Trucker
Running time 90 minutes
Written and Directed by James Mottern
Starring Michelle Monaghan, Benjamin Bratt, Jimmy Bennett, Joey Lauren Adams
In an honestly observed and understated little film called Trucker, an excellent cast vibrates with authenticity to tell an impassioned story about the uncharted lives of discarded people denied the crumbs of hope the rest of us live on. Michelle Monaghan, who has made an impact as tough broads in gritty films like North Country and Gone Baby Gone, plays Diane Ford, a rough and calloused lady truck driver whose life consists of solitary meals in greasy truck-line cafes, one-night stands on the road, no commitments, no feelings beyond instant orgasm and payment by the mile. This carefully planned life of independence is compromised when her ex-husband, Len (Benjamin Bratt), ends up in the hospital with colon cancer, and she ends up with the 11-year-old son she deserted when he was an infant. With Len’s girlfriend unable to care for the kid, Diane has no choice but to drag him along on her cross-country hauls, and in the process a curious negotiation begins between an incompetent parent saddled with a child she doesn’t want and a miserable, resentful son who treats her with no more trust than he would a truant officer. As they are forced against their will into an uneasy union, the instinct for love and belonging begins to feel like the road to redemption.

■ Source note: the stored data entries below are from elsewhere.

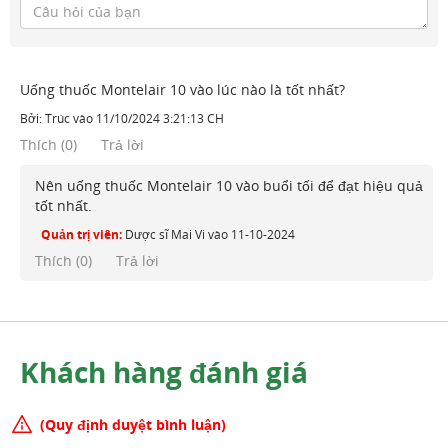
Uống thuốc Montelair 10 vào lúc nào là tốt nhất?
Bởi:
Trúc
vào
11/10/2024 3:21:13 CH
Thích
(
0
)
Trả lời
Nên uống thuốc Montelair 10 vào buổi tối để đạt hiệu quả
tốt nhất.
Quản trị viên:
Dược sĩ Mai Vi
vào
11-10-2024
Thích (
0
)
Trả lời
Khách hàng đánh giá
(Quy định duyệt bình luận)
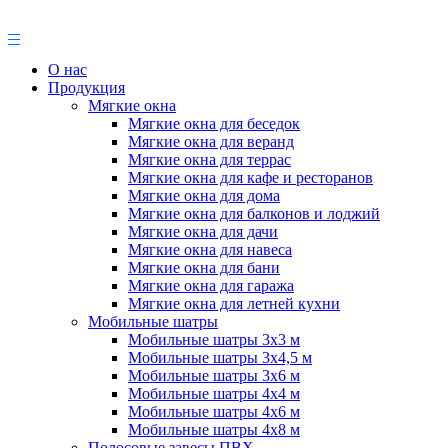
О нас
Продукция
Мягкие окна
Мягкие окна для беседок
Мягкие окна для веранд
Мягкие окна для террас
Мягкие окна для кафе и ресторанов
Мягкие окна для дома
Мягкие окна для балконов и лоджий
Мягкие окна для дачи
Мягкие окна для навеса
Мягкие окна для бани
Мягкие окна для гаража
Мягкие окна для летней кухни
Мобильные шатры
Мобильные шатры 3х3 м
Мобильные шатры 3х4,5 м
Мобильные шатры 3х6 м
Мобильные шатры 4х4 м
Мобильные шатры 4х6 м
Мобильные шатры 4х8 м
Полосовые завесы ПВХ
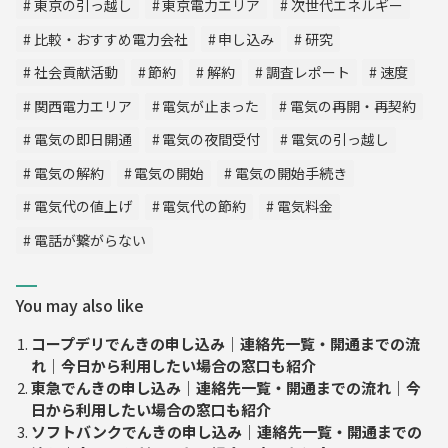
東京の引っ越し
東京電力エリア
次世代エネルギー
比較・おすすめ電力会社
申し込み
研究
社会貢献活動
節約
解約
調査レポート
速度
関西電力エリア
電気が止まった
電気の再開・再契約
電気の即日開通
電気の夜間受付
電気の引っ越し
電気の解約
電気の開始
電気の開始手続き
電気代の値上げ
電気代の節約
電気料金
電話が繋がらない
You may also like
コープデリでんきの申し込み｜連絡先一覧・開通までの流
れ｜今日から利用したい場合の窓口も紹介
東急でんきの申し込み｜連絡先一覧・開通までの流れ｜今
日から利用したい場合の窓口も紹介
ソフトバンクでんきの申し込み｜連絡先一覧・開通までの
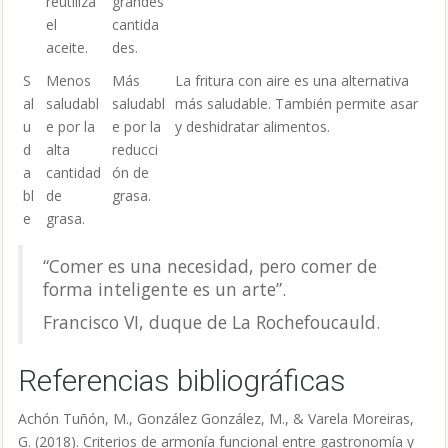
reutiliza
grandes
el
cantida
aceite.
des.
S
Menos
Más
La fritura con aire es una alternativa
al
saludabl
saludabl
más saludable. También permite asar
u
e por la
e por la
y deshidratar alimentos.
d
alta
reducci
a
cantidad
ón de
bl
de
grasa.
e
grasa.
“Comer es una necesidad, pero comer de
forma inteligente es un arte”.
Francisco VI, duque de La Rochefoucauld.
Referencias bibliográficas
Achón Tuñón, M., González González, M., & Varela Moreiras,
G. (2018). Criterios de armonía funcional entre gastronomía y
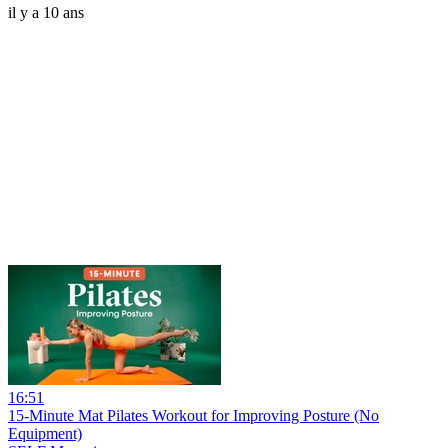
il y a 10 ans
16:51
15-Minute Mat Pilates Workout for Improving Posture (No
Equipment)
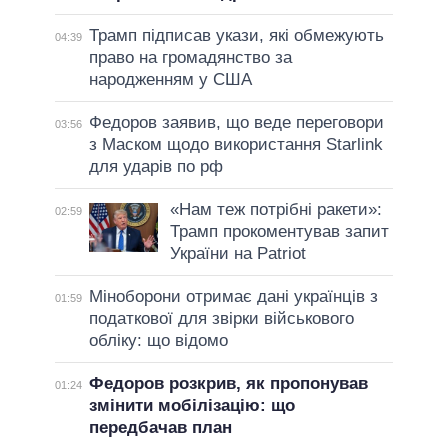
Трамп підписав укази, які обмежують
04:39
право на громадянство за
народженням у США
Федоров заявив, що веде переговори
03:56
з Маском щодо використання Starlink
для ударів по рф
«Нам теж потрібні ракети»:
02:59
Трамп прокоментував запит
України на Patriot
Міноборони отримає дані українців з
01:59
податкової для звірки військового
обліку: що відомо
Федоров розкрив, як пропонував
01:24
змінити мобілізацію: що
передбачав план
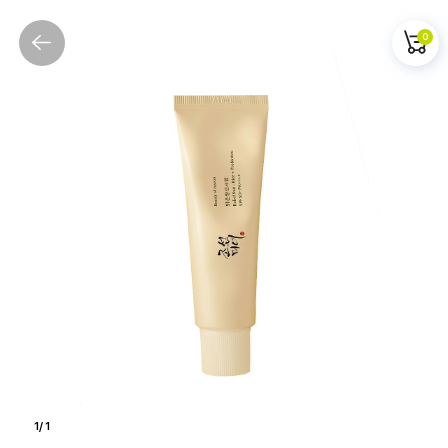
0
1
/
1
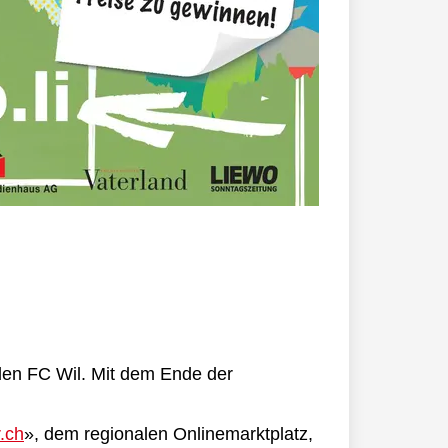
 den FC Wil. Mit dem Ende der
r.ch
», dem regionalen Onlinemarktplatz,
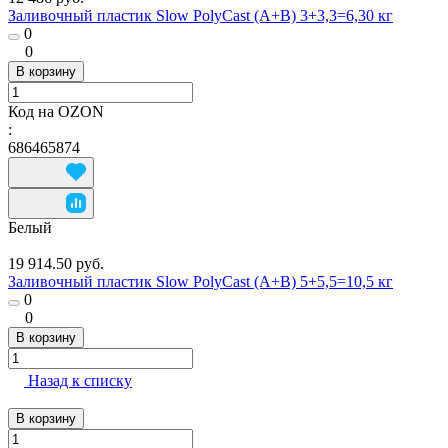
Заливочный пластик Slow PolyCast (A+B) 3+3,3=6,30 кг
0
0
В корзину
Код на OZON
:
686465874
Белый
19 914.50 руб.
Заливочный пластик Slow PolyCast (A+B) 5+5,5=10,5 кг
0
0
В корзину
Назад к списку
В корзину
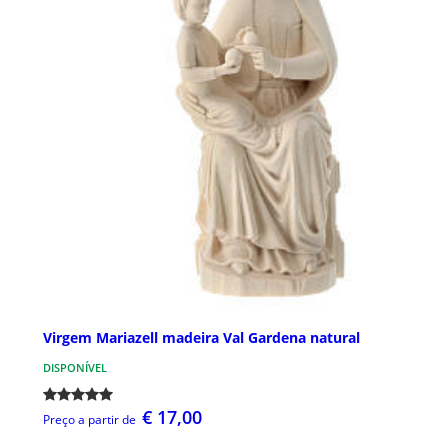
Virgem Mariazell madeira Val Gardena natural
DISPONÍVEL
€ 17,00
Preço a partir de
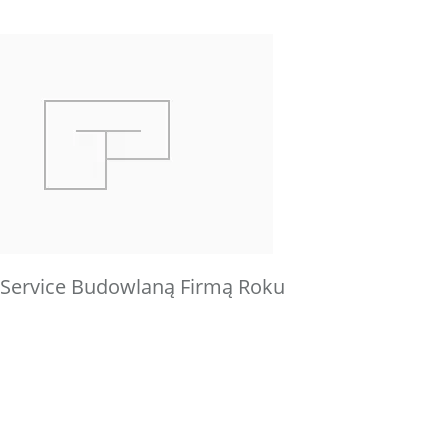
Service Budowlaną Firmą Roku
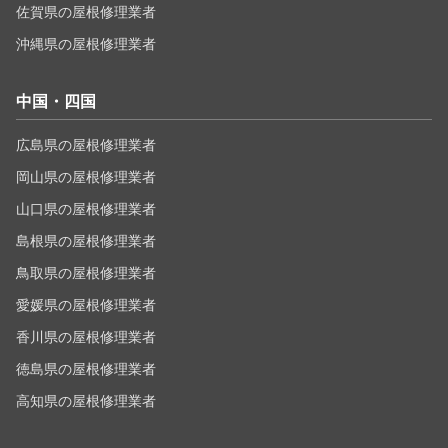
佐賀県の屋根修理業者
沖縄県の屋根修理業者
中国・四国
広島県の屋根修理業者
岡山県の屋根修理業者
山口県の屋根修理業者
島根県の屋根修理業者
鳥取県の屋根修理業者
愛媛県の屋根修理業者
香川県の屋根修理業者
徳島県の屋根修理業者
高知県の屋根修理業者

Thanks to sensitive direction and a natural, exemplary script, both of which by the talented and never syrupy James Mottern, Trucker holds its emotions firmly in check throughout. The feelings that grow from this reluctant mother-son relationship do not exactly add up to love, but at least two people who set out hating each other learn the meaning of the word “caring.” Nothing seems phony, sentimental or forced. The kid, played without a trace of adolescent whining by Jimmy Bennett, masks his real fear and self-doubt in a tough-guy veneer that becomes an endearing metaphor for self-defense. Len’s new live-in partner (Joey Lauren Adams) is a good person, but she has her own problems to deal with apart from raising another man’s child. Even the married stud who becomes Diane’s drinking buddy (Nathan Fillion, the handsome doctor in Waitress and the newest neighborhood rake on TV’s Desperate Housewives) has two sides to his personality that lift him above the usual testosterone-escape clichés. And Ms. Monaghan’s febrile intensity shifts touchingly to reveal unexpected flashes of warmth beneath the hard-boiled facade. She reminds one of Famke Janssen in the 2007 film Turn the River, as a poker-playing pool hustler trying to scrape together the money to reunite with another 11-year-old abandoned at birth. In a gender-casting shift, Ms. Monaghan is terrific in a traditionally male role. Even at her most reluctantly maternal, she’s got a masculine directness, as when she tries to teach the kid how to hit a fly ball with a baseball bat that is half his size (a talent that comes in handy when he comes home to find his mother the victim of a robbery and attempted rape). Writer-director Mottern is so balanced in his reserve that even the final scene avoids the usual tear-stained everything-works-out-for-the-best movie embrace. Responsibility is inevitable. Priorities are reevaluated. But don’t expect easy resolutions. No happy rainbow awaits at the finish line. This is a careful film with deep feelings in measured doses that takes its time developing character. Mother and child are still two lost souls on the highway of life, but at least the truck stops won’t be so lonely.